The house is in shambles. I ping pong from one project to the next, dropping whatever I am doing as soon as I notice a potentially more pressing task sitting across the room. Nothing is done. Everything is everywhere.

We are moving. Again.

It’s a happy move. It’s an impulsive move.

A move undertaken due to good luck rather than bad. We will finally have two bedrooms to welcome our friends and family from around the globe into our corner of Rome.

The boxes and suitcases, and mishmash of nicknacks, was another trigger for my reminiscent trip to Pietrasanta. The temporary chaos in the apartment makes me want to escape to a more tranquil setting.

For me, that means a Tuscan villa.

The villa I’m picturing is located a few minutes drive or bike ride away from both Pietrasanta and the beaches of Versilia.

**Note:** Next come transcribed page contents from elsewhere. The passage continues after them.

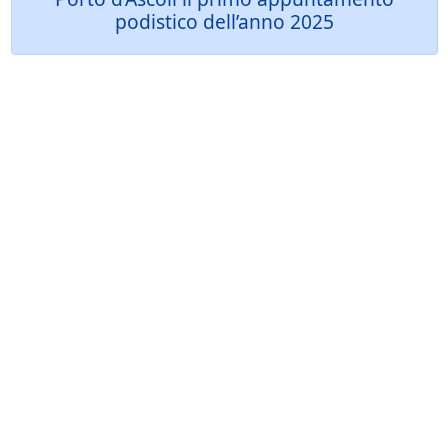
podistico dell’anno 2025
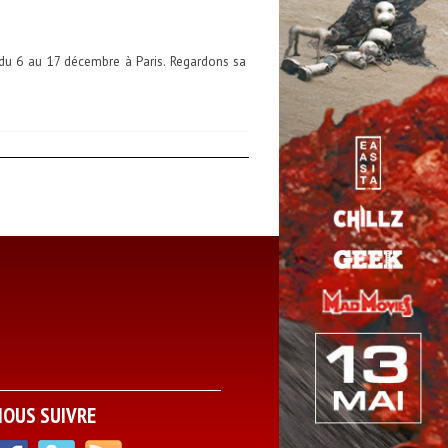
du 6 au 17 décembre à Paris. Regardons sa
NOUS SUIVRE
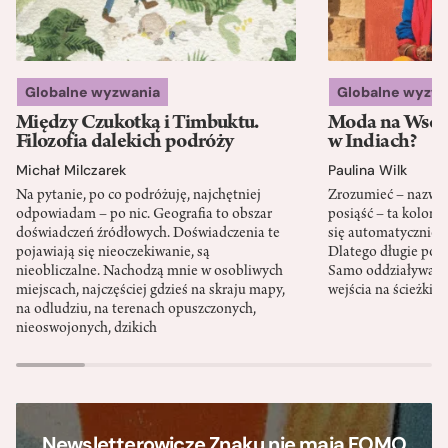
Globalne wyzwania
Globalne wyzw
Między Czukotką i Timbuktu.
Moda na Wsch
Filozofia dalekich podróży
w Indiach?
Michał Milczarek
Paulina Wilk
Na pytanie, po co podróżuję, najchętniej
Zrozumieć – nazwać 
odpowiadam – po nic. Geografia to obszar
posiąść – ta kolon
doświadczeń źródłowych. Doświadczenia te
się automatycznie, a
pojawiają się nieoczekiwanie, są
Dlatego długie podr
nieobliczalne. Nachodzą mnie w osobliwych
Samo oddziaływanie 
miejscach, najczęściej gdzieś na skraju mapy,
wejścia na ścieżki i
na odludziu, na terenach opuszczonych,
nieoswojonych, dzikich
Newsletterowicze Znaku nie mają FOMO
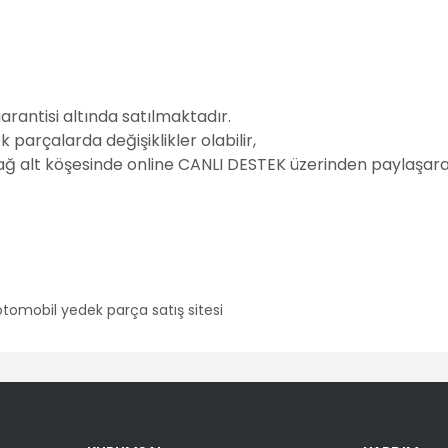
garantisi altında satılmaktadır.
parçalarda değişiklikler olabilir,
sağ alt köşesinde online CANLI DESTEK üzerinden paylaşarak
er konularda yetersiz gördüğünüz noktaları öneri formunu kullanarak tara
Bu ürüne ilk yorumu siz yapın!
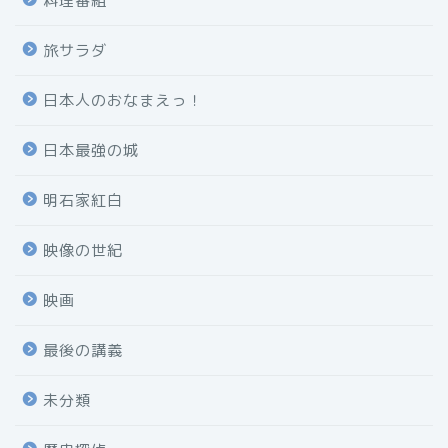
料理番組
旅サラダ
日本人のおなまえっ！
日本最強の城
明石家紅白
映像の世紀
映画
最後の講義
未分類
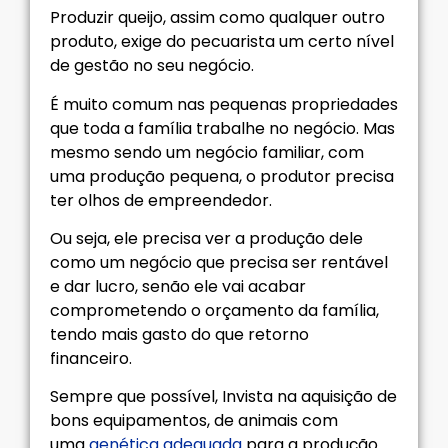
Produzir queijo, assim como qualquer outro
produto, exige do pecuarista um certo nível
de gestão no seu negócio.
É muito comum nas pequenas propriedades
que toda a família trabalhe no negócio. Mas
mesmo sendo um negócio familiar, com
uma produção pequena, o produtor precisa
ter olhos de empreendedor.
Ou seja, ele precisa ver a produção dele
como um negócio que precisa ser rentável
e dar lucro, senão ele vai acabar
comprometendo o orçamento da família,
tendo mais gasto do que retorno
financeiro.
Sempre que possível, Invista na aquisição de
bons equipamentos, de animais com
uma
genética adequada
para a produção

Full of light, the villa sits in the tiny village of Valdicastello.

Close to the chic action of Pietrasanta, the house itself is on a quiet street with the view of the mountains.

My favorite thing about the house was to be the Secret Garden-style backyard.

With a pool, naturally. This villa doesn’t mess around.

To rent or for more information on the villa (called Sahira), you can contact the owners.

I’d trade just about anything to leave behind this half-packed house right about now and trade places for Tuscany.